I’m afraid I have a pessimistic view of conflict and cultural property. Conflict always leads to theft and destruction. The activities of the US military in and around some of these archaeological sites is indeed troubling as I’ve written about before. But I have a bit of skepticism about the looting of sites. Is this something that only began after the Invasion in 2003? I’m not sure about the answer to that question. But though the 1954 Hague Convention is mentioned briefly, no mention is made of the efforts of Marine Colonel Matthew Bogdanos, the import restrictions in the US and the UK on Iraqi objects, or any other efforts.

Questions or Comments? Email me at derek.fincham@gmail.com

Moving Cultural Property


Alasdair Palmer has half a good article titled The greatest art should not be moving in yesterday’s Telegraph. Why half? He only gives one view of the argument against transporting cultural property (though Italian Senator Paulo Amato surely agrees).

The background for the article is the exhibition at the British Museum of 20 terracotta figures from the grave of Chinese emperor Qin Shihuangdi. It is the largest number of these figures to ever leave China. Palmer does a good job of giving the argument against transporting works. But only by summarizing the work of Michael Daley and Michael Savage in the ArtWatch UK Journal, which I have been unable to track down.

Palmer cites the following:

In 1994 the Tate lent two Turners to a Frankfurt museum, but they were stolen and were not returned until a £2 million ransom was paid.

  • Canova’s Three Graces developed a crack when it was transported to Madrid in 1998.
  • A Swiss Air jet carrying Picasso’s Le Peintre was lost when a Swiss Air flight crashed off Nova Scotia.
  • Speculation exists that some of the 251 Assyrian objects the British Museum shipped to Shangai in 2006 were partially damaged.
  • The Goya which went missing last year is cited as well.
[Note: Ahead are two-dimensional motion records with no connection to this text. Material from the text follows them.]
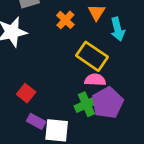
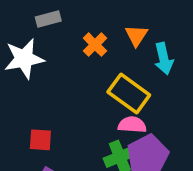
red square: (26, 93) -> (40, 140), turned -36

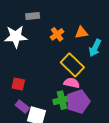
orange triangle: (136, 35) -> (81, 33), turned 40
cyan arrow: (164, 59) -> (95, 48), turned 30

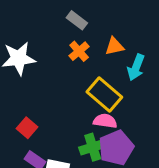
gray rectangle: (33, 16) -> (77, 20), moved, turned 48
red square: (18, 84) -> (27, 128), turned 32

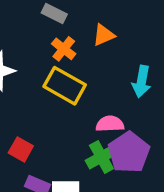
cyan arrow: (136, 67) -> (141, 82), moved
yellow rectangle: (104, 95) -> (65, 86), moved

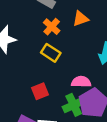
yellow rectangle: (65, 86) -> (51, 53), size x0.7
red square: (21, 149) -> (40, 91), moved, turned 35

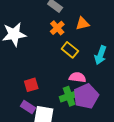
yellow rectangle: (51, 53) -> (70, 50), moved
red square: (40, 91) -> (31, 85), moved

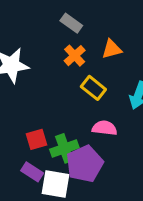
green cross: (69, 96) -> (64, 148), moved
purple pentagon: (86, 96) -> (85, 164), moved

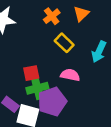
orange triangle: (112, 49) -> (81, 14), turned -35
red square: (37, 139) -> (31, 73), moved

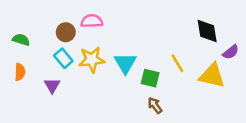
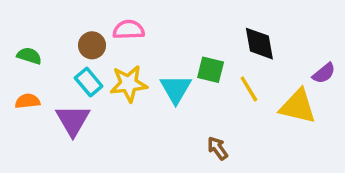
black diamond: (207, 31) -> (259, 44), moved
orange semicircle: (20, 72) -> (28, 101), turned -98
green square: (150, 78) -> (211, 70), moved
purple triangle: (52, 86) -> (73, 120), size x1.5

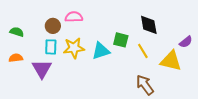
cyan rectangle: (89, 82) -> (51, 47), turned 42
cyan triangle: (176, 89) -> (101, 51), turned 42
brown arrow: (218, 148) -> (145, 85), moved, size x1.5

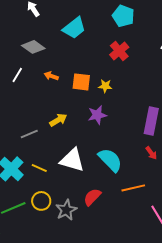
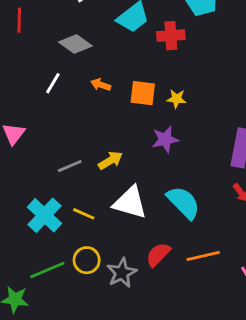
red cross: (119, 51) -> (171, 36), moved, turned 36
yellow arrow: (58, 120) -> (110, 160), moved
orange line: (133, 188) -> (203, 256), moved

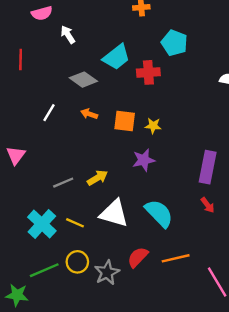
gray diamond: (75, 44) -> (83, 80), moved

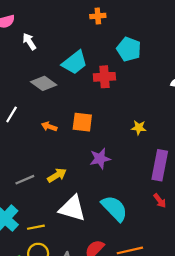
orange arrow: (89, 114) -> (49, 127), moved
yellow star: (153, 126) -> (139, 128), moved
yellow line: (75, 223) -> (36, 227), moved, turned -35

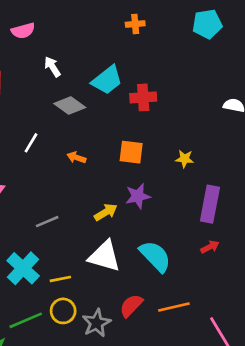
white arrow: (29, 41) -> (52, 67), moved
cyan pentagon: (129, 49) -> (207, 24), moved, turned -30
orange square: (82, 122) -> (131, 152), moved
yellow arrow: (57, 175) -> (106, 212), moved
red arrow: (160, 201) -> (210, 247), turned -80

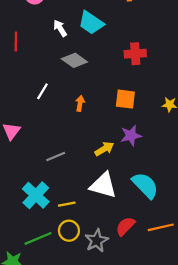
cyan trapezoid: (107, 80) -> (91, 23), moved, turned 72
orange arrow: (76, 157) -> (80, 103), turned 80

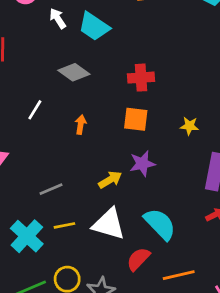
white arrow: (60, 28) -> (58, 18), moved
red cross: (135, 54) -> (141, 78), moved
yellow line: (67, 204) -> (64, 225), moved
red semicircle: (125, 226) -> (138, 259), moved

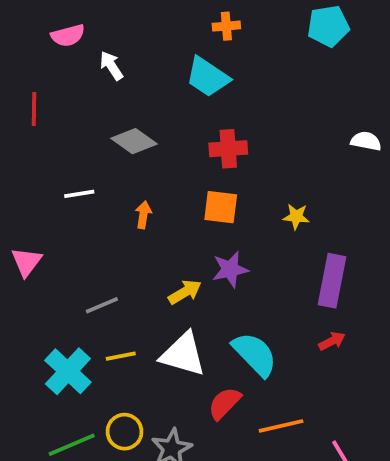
cyan trapezoid: (94, 27) -> (208, 77), moved
white line: (35, 110) -> (79, 194), turned 50

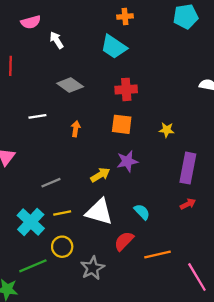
cyan semicircle: (255, 354) -> (142, 212), size x0.6
yellow circle: (125, 432) -> (62, 247), moved

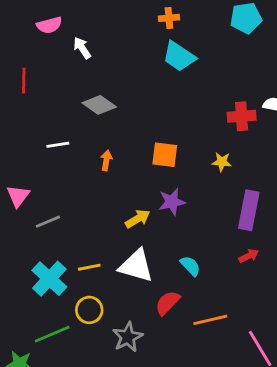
cyan trapezoid: (114, 47) -> (179, 56), moved
red cross: (126, 89) -> (242, 116), moved
gray line: (51, 183) -> (48, 222), moved

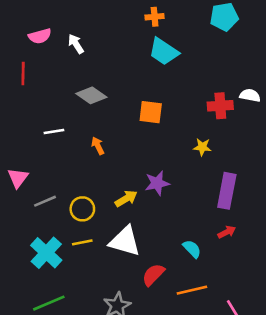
pink semicircle: (49, 25) -> (40, 36), moved
orange square: (165, 155) -> (151, 112), moved
orange arrow: (106, 160) -> (98, 146), turned -36
cyan semicircle: (190, 266) -> (192, 249), moved
yellow circle: (89, 310) -> (82, 209), moved

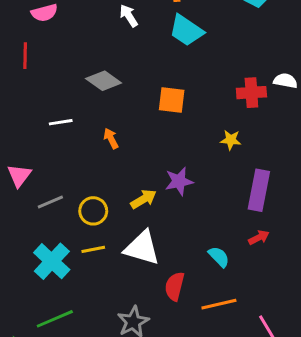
white arrow: (76, 44) -> (129, 16), moved
red semicircle: (153, 275) -> (175, 286), turned -30

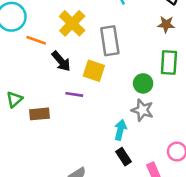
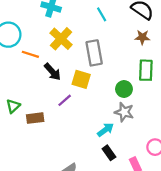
purple line: (74, 94) -> (65, 100), turned -48
cyan arrow: (120, 130) -> (106, 130), turned 42

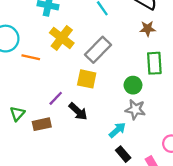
gray rectangle: (94, 53) -> (98, 50), turned 60
black arrow: (52, 72) -> (78, 111), moved
purple line: (65, 100) -> (56, 98), moved

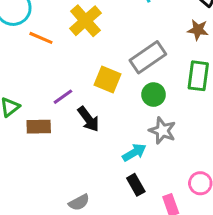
gray rectangle: (98, 50) -> (148, 57), moved
green circle: (133, 85) -> (154, 95), moved

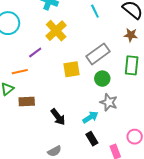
orange line: (41, 38) -> (20, 72), moved, turned -35
yellow square: (107, 79) -> (72, 69), turned -30
purple line: (63, 97) -> (35, 52), moved
black arrow: (88, 119) -> (58, 117), moved

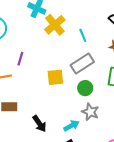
cyan line: (95, 11) -> (83, 35), moved
yellow cross: (56, 31) -> (55, 25), moved
purple line: (35, 52) -> (20, 59), turned -40

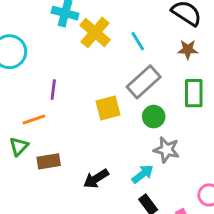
black arrow: (39, 124) -> (96, 179), turned 102

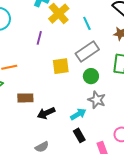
purple line: (53, 90) -> (39, 38), moved
brown rectangle: (49, 161) -> (25, 98), moved

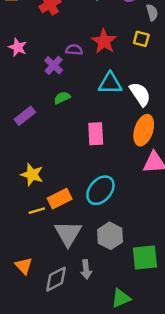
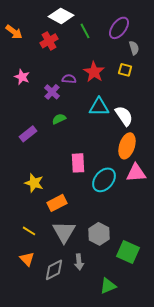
pink rectangle: (96, 134) -> (78, 163), moved
cyan ellipse: (100, 190) -> (104, 180), moved
yellow line: (37, 211) -> (29, 231), moved, turned 48
green square: (145, 257) -> (128, 252), turned 30

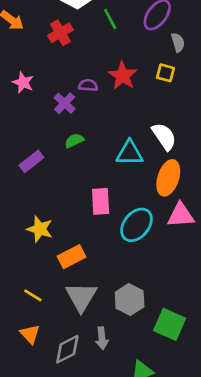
cyan triangle: (99, 107) -> (130, 153), moved

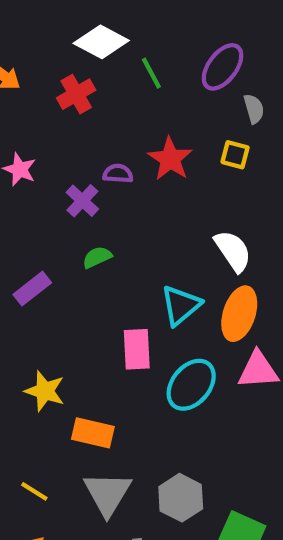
cyan triangle: (130, 153) -> (181, 305), moved, turned -40
orange rectangle: (72, 257) -> (93, 433), turned 40

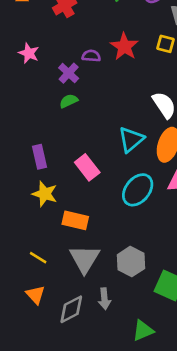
green semicircle: (97, 257) -> (69, 101), moved
purple rectangle: (32, 289) -> (39, 157), moved, turned -65
pink rectangle: (137, 349) -> (87, 167), moved, turned -35

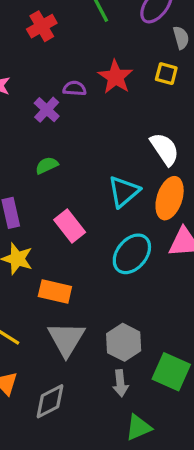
green semicircle: (69, 101) -> (47, 165), moved
gray arrow: (104, 299) -> (120, 383), moved

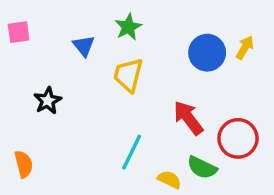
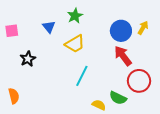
pink square: (19, 32) -> (12, 31), moved
yellow trapezoid: (128, 75) -> (75, 44), turned -135
red arrow: (188, 118) -> (123, 56), moved
cyan line: (132, 152) -> (82, 76), moved

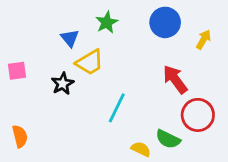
pink square: (12, 31) -> (17, 71), moved
blue circle: (121, 31) -> (165, 22), moved
yellow trapezoid: (75, 44) -> (90, 62), moved
black star: (28, 59) -> (63, 84), moved

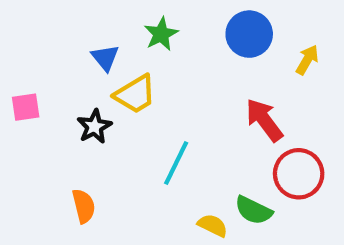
orange semicircle: (20, 136) -> (84, 206), moved

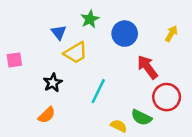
blue circle: (249, 34) -> (125, 34), moved
black star: (94, 126) -> (53, 83), moved
orange semicircle: (84, 206) -> (47, 115), turned 60

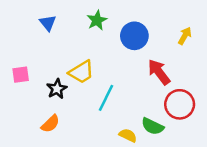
blue triangle: (59, 32) -> (48, 23), moved
yellow trapezoid: (76, 53) -> (81, 72), moved
pink square: (14, 60) -> (21, 75), moved

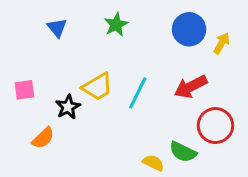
blue circle: (134, 36) -> (189, 29), moved
red arrow: (159, 72) -> (191, 87), turned -80
cyan line: (106, 98) -> (138, 93), moved
orange semicircle: (50, 124) -> (43, 138), moved

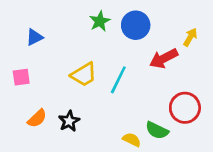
blue triangle: (57, 28) -> (34, 37), moved, turned 42
blue circle: (189, 29) -> (136, 25), moved
red arrow: (191, 87) -> (164, 58), moved
black star: (68, 107) -> (69, 121), moved

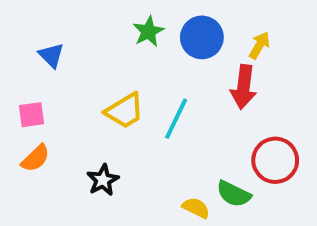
blue triangle: (34, 37) -> (51, 55), turned -48
yellow arrow: (190, 37) -> (259, 45), moved
red arrow: (164, 58) -> (244, 87), turned -56
orange semicircle: (37, 118) -> (35, 158), moved

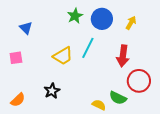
red arrow: (244, 87) -> (123, 56), moved
cyan line: (176, 119) -> (88, 48), moved
orange semicircle: (35, 158) -> (18, 100), moved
Though it was incorrectly assumed it came from Spain. It was actually on its way from Cleveland. It was also recovered.

Those are some good examples of the drawbacks; but these traveling exhibitions do a great deal of good as well. It promotes cultural internationalism, improves access, allows institutions and source nations to raise funds. Most importantly traveling exhibitions allow for compromise between ardent cultural nationalists, and those who think art should be accessible internationally. There are right and wrong ways to go about it to be sure, and there are risks. But Palmer gives only half the picture, and even that is inaccurate. Perhaps the biggest inaccuracy: there are 1,000 of these figures excavated, and perhaps as many as 6,000 more which have yet to be unearthed. Are the risks of damage to a select few enough to outweigh the benefits? I think not.